Luckily for her, new assistant Steven (Michael Ward) shows up just at the right time. Unfortunately for him, he is young, black and lives in Thatcher’s Britain. When Hilary and Stephen’s forbidden romance begins to blossom, Mendes begins to catch BAFTA bait. Use oppressive metaphors about the magic of cinema (and about a little orphan pigeon with a broken wing who lives on the roof…) and a superficial glancing hint of intergenerational trauma, loneliness, depression and real racism. By the time Toby Jones’ grumpy old projectionist starts offering little pearls of winking wisdom, it’s hard not to feel that all of this makes the trailer so much better than the movie.

What a shame, since this is one of the most beautiful films in recent years. Elegantly shot by the experienced cinematographer Roger Deakins (1917, “Skyfall” and most of Mendes’ other films), the real cinema “Dreamland” in Margate becomes something mythical here — shining so that it really deserves to be seen on the biggest, most romantic old screen. you can find it. The performance is also on top, as is the intricately elegiac music of Trent Reznor and Atticus Ross-all of which makes Mendes’ clumsy, deeply conservative script even more embarrassing by comparison.

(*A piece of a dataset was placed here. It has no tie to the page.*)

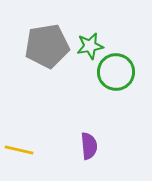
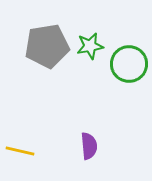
green circle: moved 13 px right, 8 px up
yellow line: moved 1 px right, 1 px down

Released just weeks before The Fabelmans in the UK, Steven Spielberg’s own “ode to cinema,” Empire Of Light has a particularly short shelf life before everyone figures out which movie they could watch instead. Where Spielberg’s film reveals nostalgia to confront his own past, Mendes sews up everything meaningful with a blanket of feelings that never seem real. This is not someone’s personal story – it’s just the most filming fragments of a fake past, clumsily, beautifully, meaninglessly glued together at a speed of 24 frames per second.